Altered Natives: Danny Yorke Breaks Rules with an Aggro Mix of Broken and House Beats
- Words: Tomas Palermo
Danny Yorke lights up a spliff in his London flat and takes a patient puff before telling me about how he remixed Ikonika, released two artist albums, and is auditioning tracks for his Eye4Eye label's next release. It's been a busy 2010 so far; maybe he deserves a smoke break. But the 30-something producer, better known as Altered Natives, is also calculated, pausing like a chess player contemplating his next move.
The reticence might have something to do with his admitted bad-boy past as a graffiti writer who left home at 16 and formed a hip-hop crew in North London. Or maybe it's that with song titles like "Eating Drinking Fucking Sucking," "Cut, Slash, Mutilate," and "Rage of Aquarius," he has to clearly explain his motivations. Yorke is a rule-breaker who eschews London music scenes, but has been embraced by broken beat, house, and bashment circles thanks in part to his 2009 single "Rass Out" (Fresh Minute), which became an anthem as the UK funky scene exploded.
He's come a long way from his days in the early '90s making hip-hop and discovering acid house and jungle. Inspired by Hackney artists like Overlord X and Shut Up And Dance, Yorke began producing his own tracks with an MPC-60. He made hip-hop with his group The Heretics and then bruk riddims as Da Altered Natives for Broadcite Recordings. After a few compilation appearances in 2004-'05, Yorke issued his '08 solo debut, A Thousand Days of Patience. "[That album] was like my tombstone to my time at Broadcite," he explains. "I spent 1000 days with them and my patience was up. But it's all good."
No, he's not afraid to speak his mind, musically or otherwise. His music is filled with gritty drum patterns, sharp lead synths, and stabby basslines; he even released a track called "Goya Owes Me Money," which name-checks a defunct UK music distributor. "The music I make is quite personal," he says. "I've been that demon in my tracks. They reflect my current status in life. Some of the music that I like most is really quite dark."
"Out of Existence"
That heaviness comes through both on his gully house album Tenement Yard Volume 1 and the noisy bruk-beat vibes of Serial Vendetta, both released this summer on Eye4Eye. Yorke's tracks have a London edge and a sinister groove that sounds especially good on large speakers. While Serial Vendetta's title doesn't necessarily signify ill intents—it's an anagram of Altered Natives—other titles have a more literal meaning. "Eye4Eye is a reference to taking my own fucking life back," Yorke says about reclaiming his autonomy post-Broadcite and charging ahead with new output.

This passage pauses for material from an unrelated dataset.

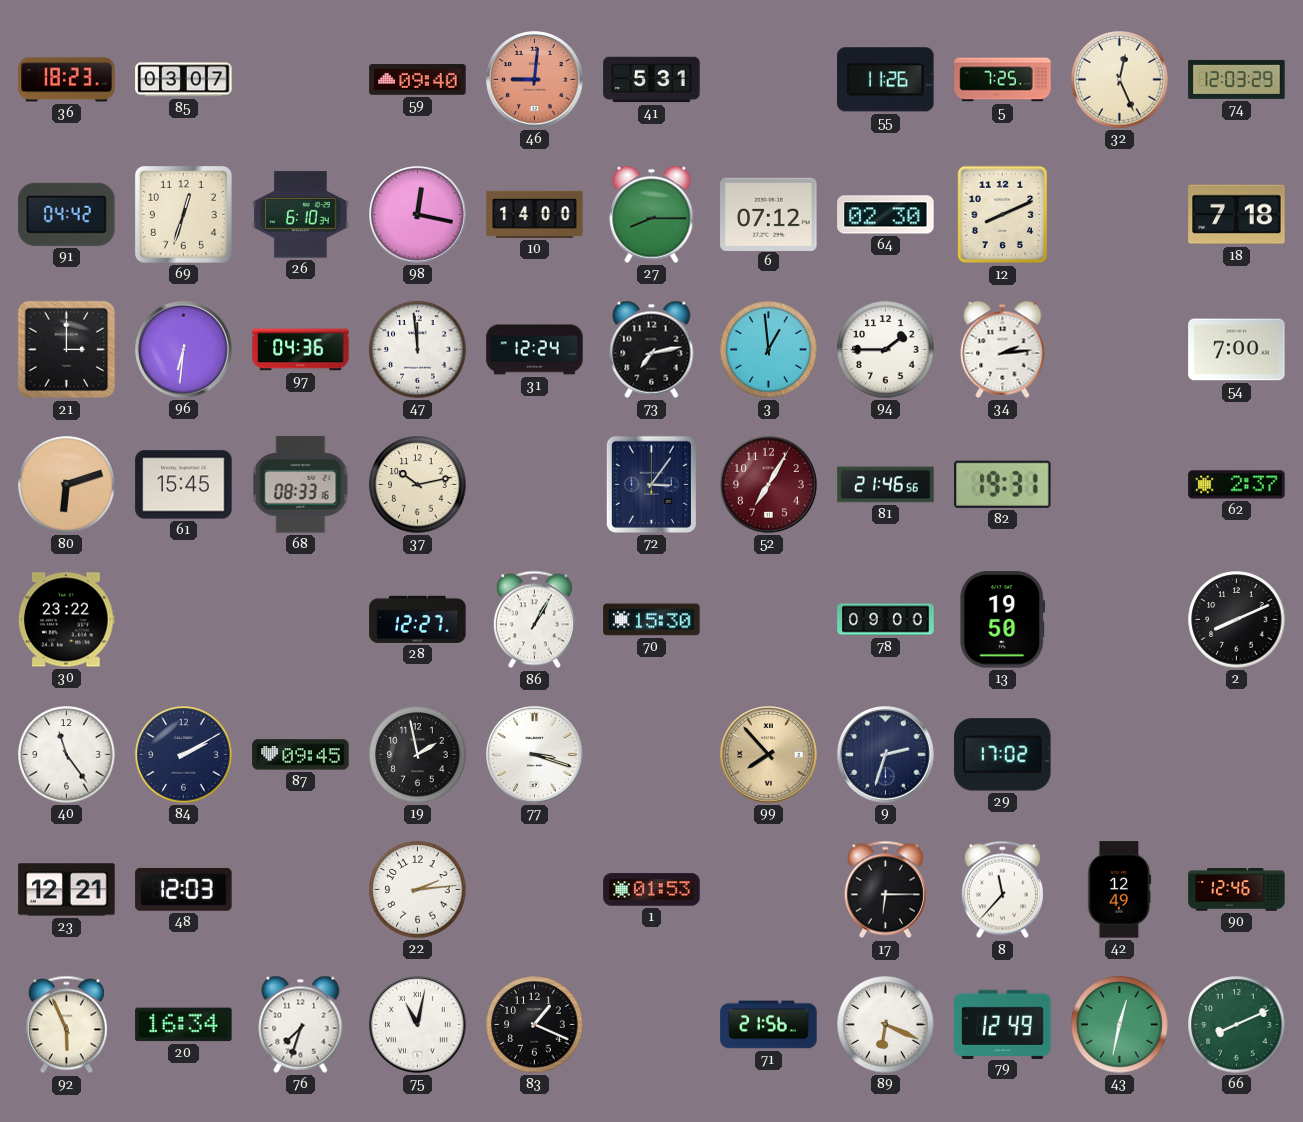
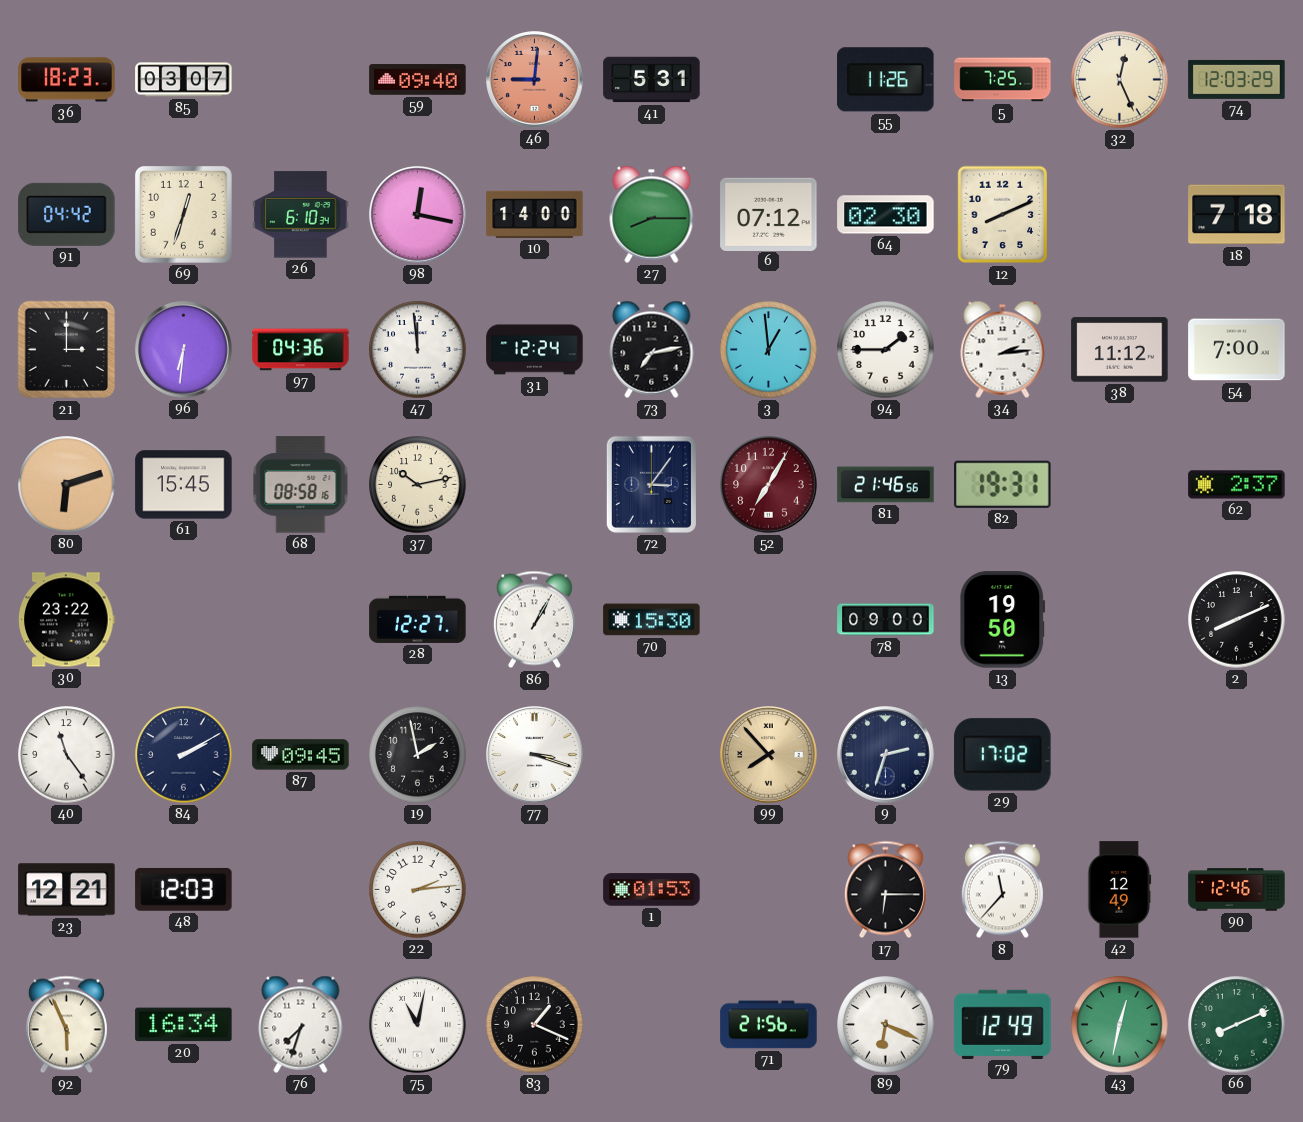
38: none -> 11:12
68: 08:33 -> 08:58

Now he has set his sights on more of everything: remixes, new aliases, and a new EP featuring fellow UK producers Ceramic, DJ Grayz, and Funkstar. He's also completed tracks for Tenement Yard Volume 2, a single for Martyn's 3024 label, and hopes to release music on Hyperdub in 2011. "I'm constantly working," he says. "There will never be a shortage of music—it's a matter of whether people will get bored of it."
Serial Vendetta is out now on Eye4Eye.